The real costs of victory, however, will come if the Russians ignore last-ditch diplomacy, seize Kyiv and decapitate the Ukrainian government and its heroic leader, literally, figuratively or both. That would leave Putin the task of controlling hostile territory roughly the size of Texas with an army too small and logistically challenged to do that, while trying to drag a 21st Century democracy backward more than three decades to the glory days of the Iron Curtain. He would have to do all that while confronting a host of troubles at home that will worsen if Ivan and Igor are coming home in body bags.

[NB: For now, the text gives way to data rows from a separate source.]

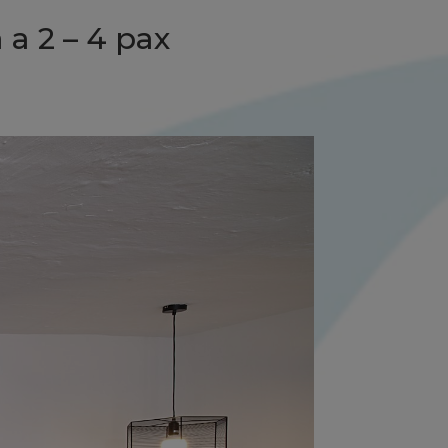
a 2 – 4 pax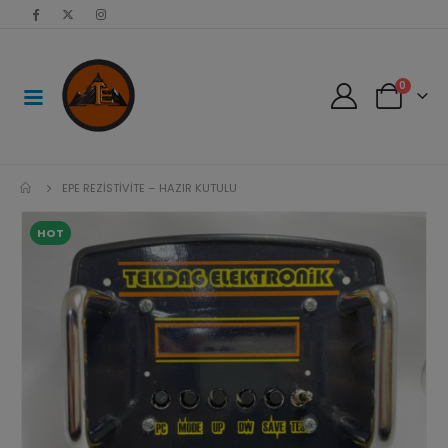
modal-check
0
EPE REZISTIVITE – HAZIR KUTULU
HOT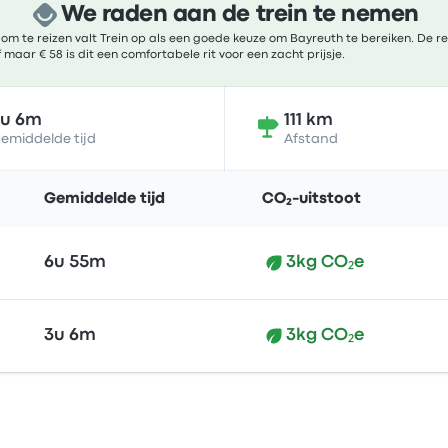
We raden aan de trein te nemen
 te reizen valt Trein op als een goede keuze om Bayreuth te bereiken. De re
maar € 58 is dit een comfortabele rit voor een zacht prijsje.
3u 6m
111 km
emiddelde tijd
Afstand
Ac
Gemiddelde tijd
CO₂-uitstoot
6u 55m
3kg CO₂e
3u 6m
3kg CO₂e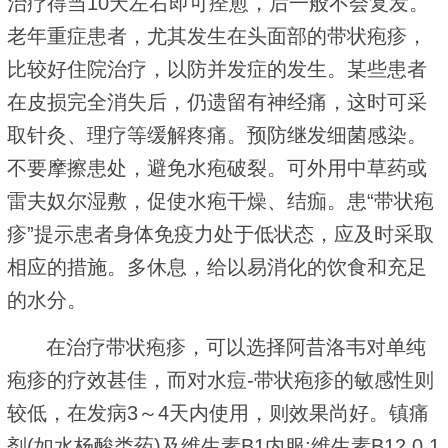
治疗得当10天左右即可痊愈，后一般不会复发。
老年重症患者，尤其发生在头面部的带状疱疹，
比较好住院治疗，以防并发症的发生。某些患者
在皮损完全消失后，仍遗留有神经痛，这时可采
取针灸、理疗等缓解疼痛。预防继发细菌感染。
不要摩擦患处，避免水疱破裂。可外用中草药或
雷夫奴尔湿敷，促使水疱干燥、结痂。患“带状疱
疹”提示患者身体免疫力处于低状态，应及时采取
相应的措施。多休息，给以易消化的饮食和充足
的水分。
在治疗带状疱疹，可以选择阿昔洛韦对单纯
疱疹的疗效甚佳，而对水痘-带状疱疹的敏感性则
较低，在发病3～4天内使用，则效果尚好。镇痛
剂(如水杨酸类药)及维生素B1内服;维生素B12 0.1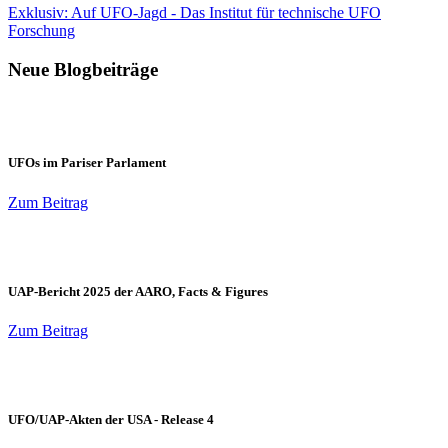
Exklusiv: Auf UFO-Jagd - Das Institut für technische UFO
Forschung
Neue Blogbeiträge
UFOs im Pariser Parlament
Zum Beitrag
UAP-Bericht 2025 der AARO, Facts & Figures
Zum Beitrag
UFO/UAP-Akten der USA - Release 4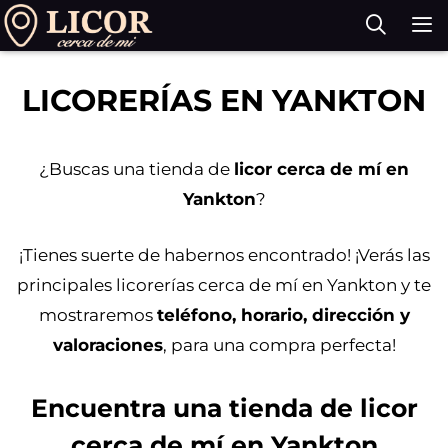
Saltar
al
contenido
M
LICORERÍAS EN YANKTON
¿Buscas una tienda de
licor cerca de mí en
Yankton
?
¡Tienes suerte de habernos encontrado! ¡Verás las
principales licorerías cerca de mí en Yankton y te
mostraremos
teléfono, horario, dirección y
valoraciones
, para una compra perfecta!
Encuentra una tienda de licor
cerca de mí en Yankton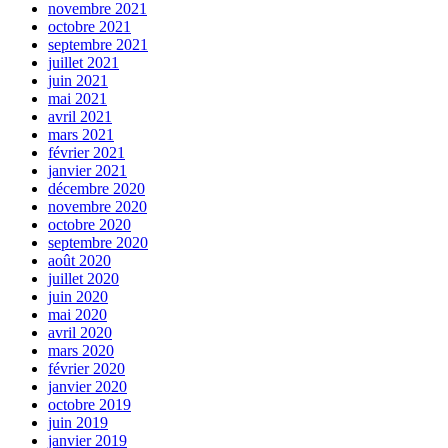
novembre 2021
octobre 2021
septembre 2021
juillet 2021
juin 2021
mai 2021
avril 2021
mars 2021
février 2021
janvier 2021
décembre 2020
novembre 2020
octobre 2020
septembre 2020
août 2020
juillet 2020
juin 2020
mai 2020
avril 2020
mars 2020
février 2020
janvier 2020
octobre 2019
juin 2019
janvier 2019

As Ukrainians confronting Russia’s invaders put new definitions of heroism on front pages, tv screens and cell phones every minute, Putin is treading the well-worn path of infallible authoritarians whose mistaken military adventures cost them dearly. Instead of expecting a repeat of Georgia, Chechnya and the Crimea, he should have remembered the Soviet catastrophe in backward Afghanistan. It also might have been wise to revisit the revolts against Soviet rule in Hungary in 1956, Czechoslovakia in 1968 and Poland in 1980.
Although he served as a KGB officer in East Germany, Vlad the Impaler clearly doesn’t know European history, though. Two 20th Century examples couldn't be closer to home.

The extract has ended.